You may decide that this effect is nice, but you really want to filter the sound a little bit to alter the tone. MSP features a number of useful filtering objects such as lores~,svf~,onepole~, reson~, and cross~, all of which come in handy in different situations. I recommend looking at the reference and help patches for each of these for a better idea on how to use them. For our example, we're going to use the filtergraph~ object connected to a cascade~ object. This combination of objects allows you to manipulate a graphic representation of a number of different filter styles. The cascade~ object allows you to set up multiple filters within your filtergraph~ object. To try this out, open up the patch 01.Filter. To alter the sound of your filters, try moving the filter bands around with your mouse. Dragging on the edges of the band will change the bandwidth of the filter.
The Great Stutter Effect
One of the great strengths of creating effects in MaxMSP is the ability to analyze the incoming signal and make logical decisions based on various qualities of the sound. In this patch, we'll measure the amplitude of the guitar signal against a threshold, and use that to trigger a "stutter" effect using the, er, stutter~ object. Open up the patch called 02.Stutter.

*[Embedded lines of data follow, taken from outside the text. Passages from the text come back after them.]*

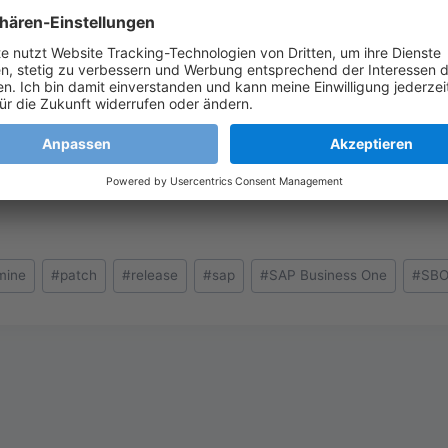
mine
#
patch
#
release
#
sap
#
SAP Business One
#
SB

You will notice the incoming signal is routed to both the stutter~ and peakamp~ object. The peakamp~ object here measures the amplitude of the signal every 500 milliseconds. We then use some basic logical operations to determine if the level is above the threshold value (0.3 by default), and if so pass a bang. This bang then triggers a new random number, which is used to set a new length for stutter~'s playback memory and trigger it to save the last snippet of audio. The phasor~ frequency is automatically calculated to maintain a constant playback rate. For more info on using stutter~, check out the help file and reference page.
Another way to use the input signal for control is to do what is called "envelope following", which involves smoothing an average amplitude value over time to measure the dynamic changes in your signal. This envelope signal can then be used to drive the parameters of other MSP objects. In our example, we'll be using the envelope to change the center frequency and Q of a reson~ filter object. Open up the 03.AutoFilter patch. In the Stutter example, we used peakamp~ to follow the amplitude of the signal. In this example, we need a signal-rate MSP object to do the envelope following.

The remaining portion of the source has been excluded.